§ **Activity**
What lines in the entries below contain the word "Giesing"? Copy all of them.

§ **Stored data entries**
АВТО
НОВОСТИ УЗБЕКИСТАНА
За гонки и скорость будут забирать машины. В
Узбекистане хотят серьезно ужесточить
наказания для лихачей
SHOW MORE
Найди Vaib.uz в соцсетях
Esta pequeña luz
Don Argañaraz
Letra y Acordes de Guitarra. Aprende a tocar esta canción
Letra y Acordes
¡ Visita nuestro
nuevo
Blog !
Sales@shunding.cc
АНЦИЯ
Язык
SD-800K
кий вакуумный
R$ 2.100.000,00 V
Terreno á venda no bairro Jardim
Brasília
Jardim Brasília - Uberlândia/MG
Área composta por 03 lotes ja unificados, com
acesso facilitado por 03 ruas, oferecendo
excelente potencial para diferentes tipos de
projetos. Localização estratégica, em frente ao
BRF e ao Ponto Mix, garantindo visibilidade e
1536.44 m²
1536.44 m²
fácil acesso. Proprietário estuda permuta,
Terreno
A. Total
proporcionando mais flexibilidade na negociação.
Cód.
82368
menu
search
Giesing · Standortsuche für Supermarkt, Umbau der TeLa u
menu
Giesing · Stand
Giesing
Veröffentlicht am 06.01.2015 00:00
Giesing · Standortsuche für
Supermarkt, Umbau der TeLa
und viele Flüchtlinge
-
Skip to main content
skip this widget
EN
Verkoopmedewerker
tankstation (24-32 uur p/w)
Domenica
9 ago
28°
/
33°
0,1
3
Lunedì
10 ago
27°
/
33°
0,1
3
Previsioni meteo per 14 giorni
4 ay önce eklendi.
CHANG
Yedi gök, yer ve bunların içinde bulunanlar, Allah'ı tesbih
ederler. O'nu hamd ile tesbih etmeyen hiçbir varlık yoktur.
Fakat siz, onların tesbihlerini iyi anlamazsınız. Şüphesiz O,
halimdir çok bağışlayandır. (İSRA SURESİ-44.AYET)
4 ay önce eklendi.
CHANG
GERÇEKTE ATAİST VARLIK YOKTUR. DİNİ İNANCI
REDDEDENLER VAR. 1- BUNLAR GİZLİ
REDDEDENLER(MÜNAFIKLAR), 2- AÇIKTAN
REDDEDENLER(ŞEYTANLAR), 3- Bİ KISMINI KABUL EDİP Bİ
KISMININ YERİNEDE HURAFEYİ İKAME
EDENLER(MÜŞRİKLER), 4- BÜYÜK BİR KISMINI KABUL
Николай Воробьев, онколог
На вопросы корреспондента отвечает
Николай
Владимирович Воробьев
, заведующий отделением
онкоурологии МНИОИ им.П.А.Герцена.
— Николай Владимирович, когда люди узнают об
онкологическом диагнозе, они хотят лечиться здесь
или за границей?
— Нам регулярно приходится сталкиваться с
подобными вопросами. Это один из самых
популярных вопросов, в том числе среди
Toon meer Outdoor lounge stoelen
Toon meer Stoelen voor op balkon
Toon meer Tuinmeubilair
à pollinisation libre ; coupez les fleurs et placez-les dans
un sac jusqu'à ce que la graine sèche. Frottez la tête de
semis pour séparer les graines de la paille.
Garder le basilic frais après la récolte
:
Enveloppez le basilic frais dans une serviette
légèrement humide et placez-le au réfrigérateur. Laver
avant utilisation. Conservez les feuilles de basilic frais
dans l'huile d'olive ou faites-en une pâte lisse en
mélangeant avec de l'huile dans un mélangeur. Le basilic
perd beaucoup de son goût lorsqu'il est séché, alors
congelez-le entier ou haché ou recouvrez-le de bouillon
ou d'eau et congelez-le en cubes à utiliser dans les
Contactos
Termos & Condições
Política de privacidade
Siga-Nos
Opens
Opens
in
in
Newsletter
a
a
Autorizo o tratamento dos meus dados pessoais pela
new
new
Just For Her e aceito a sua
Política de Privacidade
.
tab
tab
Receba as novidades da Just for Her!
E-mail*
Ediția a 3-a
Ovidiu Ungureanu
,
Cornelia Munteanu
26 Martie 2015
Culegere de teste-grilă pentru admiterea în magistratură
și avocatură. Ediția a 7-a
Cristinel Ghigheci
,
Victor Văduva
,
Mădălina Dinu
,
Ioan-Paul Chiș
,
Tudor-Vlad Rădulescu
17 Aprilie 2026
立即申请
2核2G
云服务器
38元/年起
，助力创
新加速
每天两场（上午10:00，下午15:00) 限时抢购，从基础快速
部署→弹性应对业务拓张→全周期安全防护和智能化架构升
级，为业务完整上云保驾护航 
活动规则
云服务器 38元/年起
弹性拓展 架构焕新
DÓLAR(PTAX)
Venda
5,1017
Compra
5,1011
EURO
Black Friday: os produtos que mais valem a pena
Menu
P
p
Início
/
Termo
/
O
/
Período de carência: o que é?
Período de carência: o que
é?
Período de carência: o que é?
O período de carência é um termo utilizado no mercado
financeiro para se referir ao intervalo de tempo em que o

§ **Reply**
Giesing · Standortsuche für Supermarkt, Umbau der TeLa u
Giesing · Stand
Giesing
Giesing · Standortsuche für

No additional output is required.